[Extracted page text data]
━━━━━━
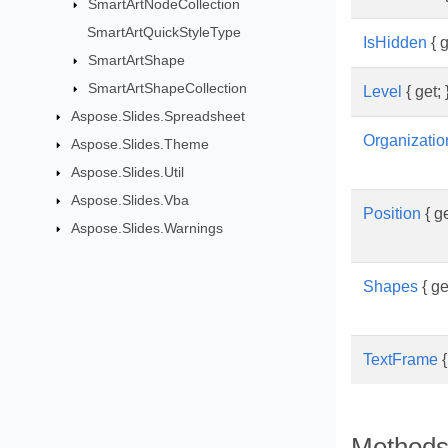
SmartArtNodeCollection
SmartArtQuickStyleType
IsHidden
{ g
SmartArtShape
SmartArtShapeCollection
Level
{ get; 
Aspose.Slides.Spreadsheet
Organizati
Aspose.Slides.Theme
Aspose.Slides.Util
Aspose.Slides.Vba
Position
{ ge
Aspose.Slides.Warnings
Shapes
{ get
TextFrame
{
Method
━━━━━━
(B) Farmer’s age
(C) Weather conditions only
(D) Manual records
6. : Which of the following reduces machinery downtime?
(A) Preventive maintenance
━━━━━━
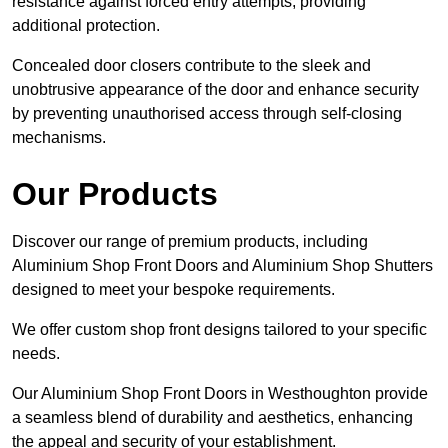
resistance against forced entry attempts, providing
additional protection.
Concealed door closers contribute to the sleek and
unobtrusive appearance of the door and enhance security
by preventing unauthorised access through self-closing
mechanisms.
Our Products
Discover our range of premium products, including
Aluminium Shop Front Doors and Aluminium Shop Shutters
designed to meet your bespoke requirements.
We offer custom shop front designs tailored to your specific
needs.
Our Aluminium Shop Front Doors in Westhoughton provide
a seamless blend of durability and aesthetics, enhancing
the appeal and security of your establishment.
━━━━━━
Look above for the line with "Aluminium Shop Front Doors and"; retype exactly that line, every line after it up to the line with "the appeal and", and that line too, nothing else.

Answer box:
Aluminium Shop Front Doors and Aluminium Shop Shutters
designed to meet your bespoke requirements.
We offer custom shop front designs tailored to your specific
needs.
Our Aluminium Shop Front Doors in Westhoughton provide
a seamless blend of durability and aesthetics, enhancing
the appeal and security of your establishment.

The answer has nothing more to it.